Write out, exactly and in full, the records given below, but not their pictures.

═════ Material shown ═════

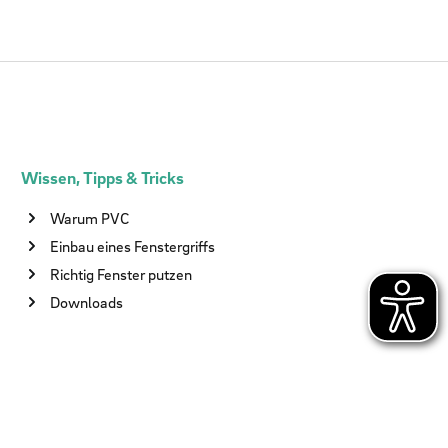
Wissen, Tipps & Tricks
Warum PVC
Einbau eines Fenstergriffs
Richtig Fenster putzen
Downloads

═════

▶ [Answer space]
Wissen, Tipps & Tricks
Warum PVC
Einbau eines Fenstergriffs
Richtig Fenster putzen
Downloads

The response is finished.